Not because of any reason other than the people using it choose to use the feature before learning about the feature.

One of the most important comments in this thread.
That's a common feature nowadays, not unique to Java.

C# has had `enumerable.AsParallel()` since .NET 4.0 (2010). Rust has rayon `input.par_iter()`.

> Rust has rayon `input.par_iter()`

rayon is a 3rd party library though, not part of the language itself, compared to the Java streams discussed here.

With C# I'm not sure if .NET can be called a library or not? All C# tooling ships with .NET by default or not?
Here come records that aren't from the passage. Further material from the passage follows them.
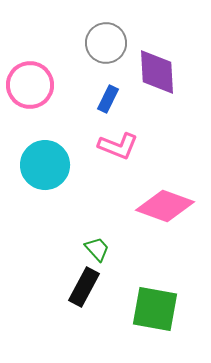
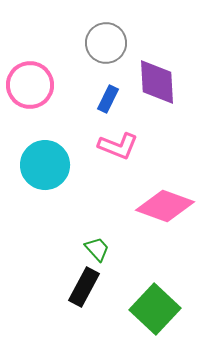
purple diamond: moved 10 px down
green square: rotated 33 degrees clockwise
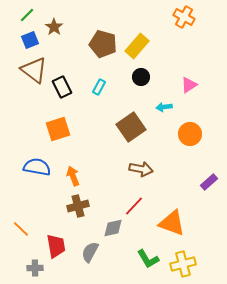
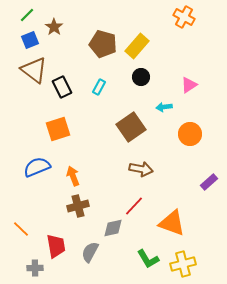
blue semicircle: rotated 32 degrees counterclockwise
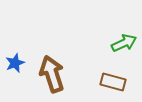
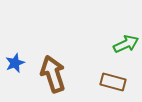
green arrow: moved 2 px right, 1 px down
brown arrow: moved 1 px right
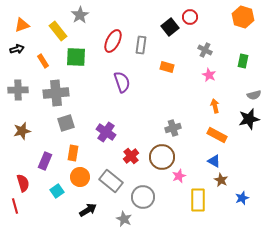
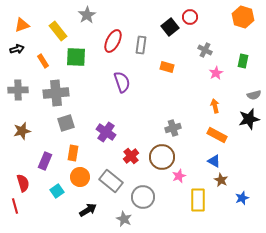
gray star at (80, 15): moved 7 px right
pink star at (209, 75): moved 7 px right, 2 px up; rotated 16 degrees clockwise
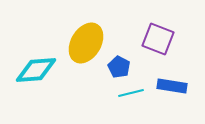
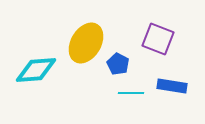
blue pentagon: moved 1 px left, 3 px up
cyan line: rotated 15 degrees clockwise
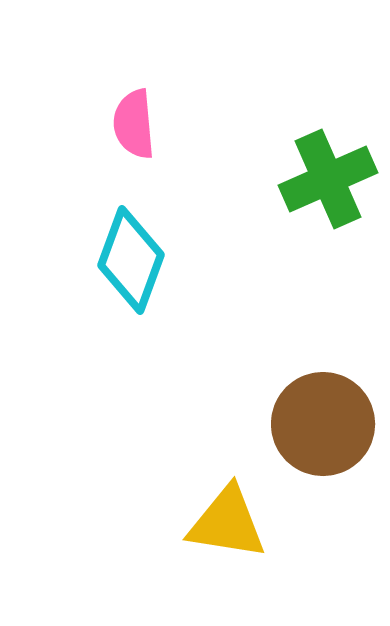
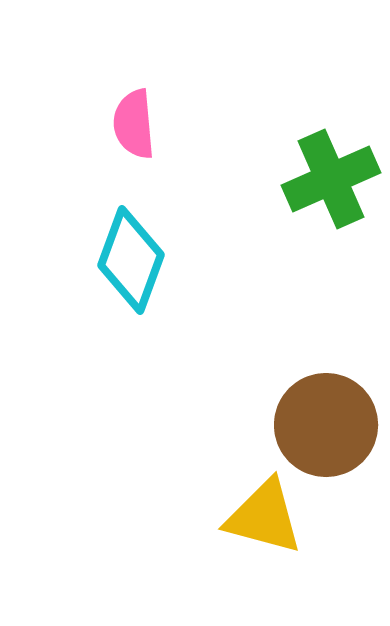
green cross: moved 3 px right
brown circle: moved 3 px right, 1 px down
yellow triangle: moved 37 px right, 6 px up; rotated 6 degrees clockwise
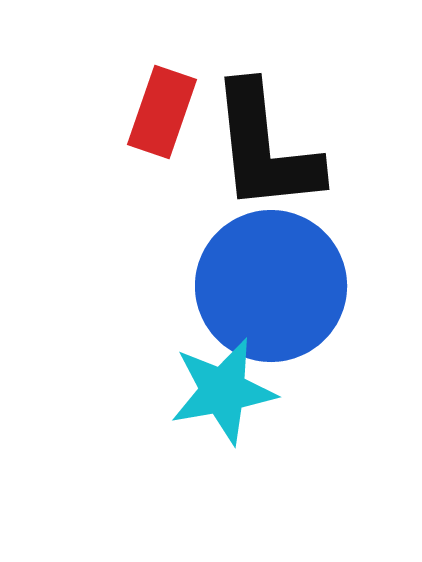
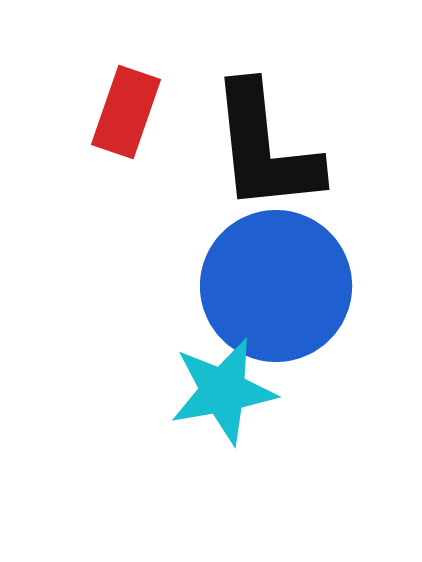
red rectangle: moved 36 px left
blue circle: moved 5 px right
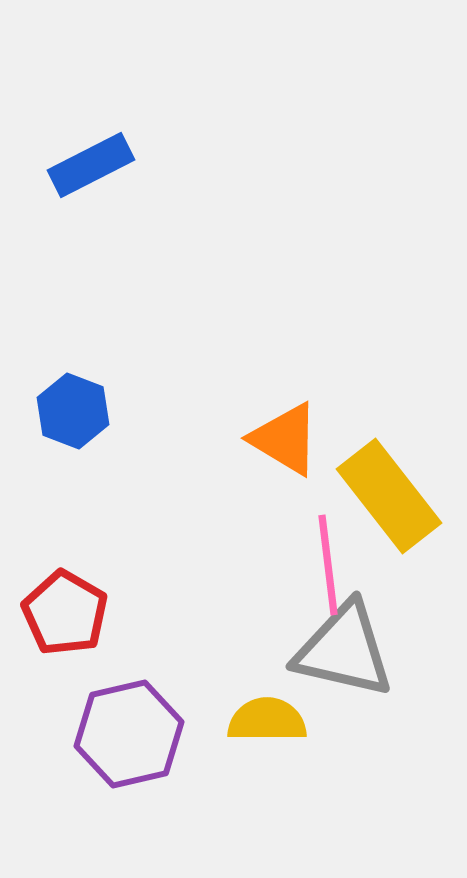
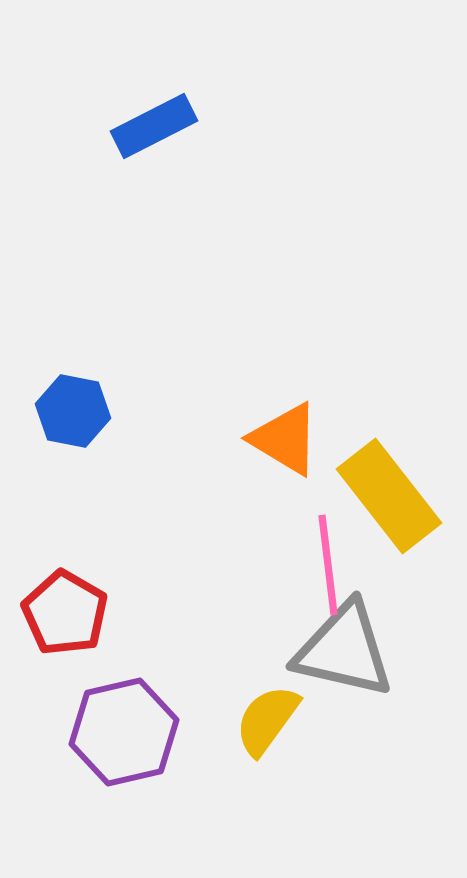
blue rectangle: moved 63 px right, 39 px up
blue hexagon: rotated 10 degrees counterclockwise
yellow semicircle: rotated 54 degrees counterclockwise
purple hexagon: moved 5 px left, 2 px up
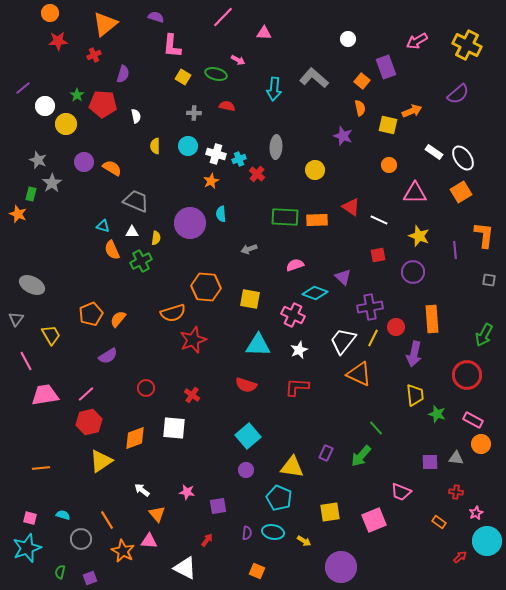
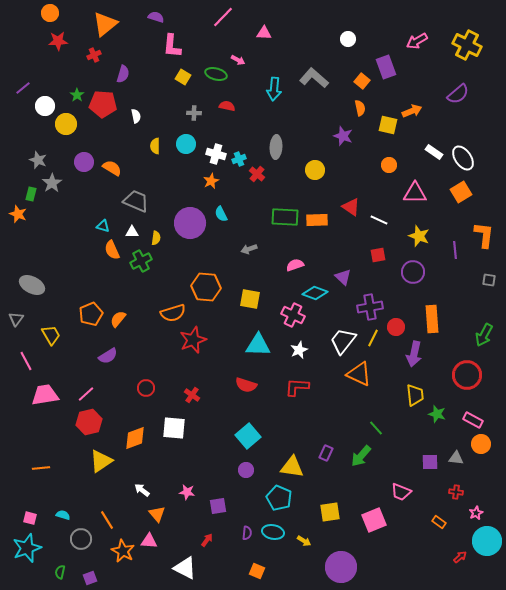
cyan circle at (188, 146): moved 2 px left, 2 px up
cyan semicircle at (221, 214): rotated 21 degrees counterclockwise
That's just the way Rust does things, like with the `rand` crate. Lean stdlib, easy dependency management. For the purposes of "does Rust do X", popular crates should be included in that consideration.
Ok, so then what is this discussion about? Java Streams have existed basically forever, as a 3rd party library, but that doesn't matter here in our conversation about Java language features, where 3rd party libraries somehow changes what the language is...
I guess it's nice for Java that they did this, but the OP's assertion that no other language handles this as nicely doesn't really stand. For example, this quote:

> In other mature languages, streams are very rigid and feel non-composable

I'd like to see some motivating examples that make me say to myself, "Yeah, Java's got a neat trick there".

Whether it ships with it or not is, however, irrelevant. As long as the library is sufficiently popular and accepted by community, it can be seen as the advantage of a particular platform/language.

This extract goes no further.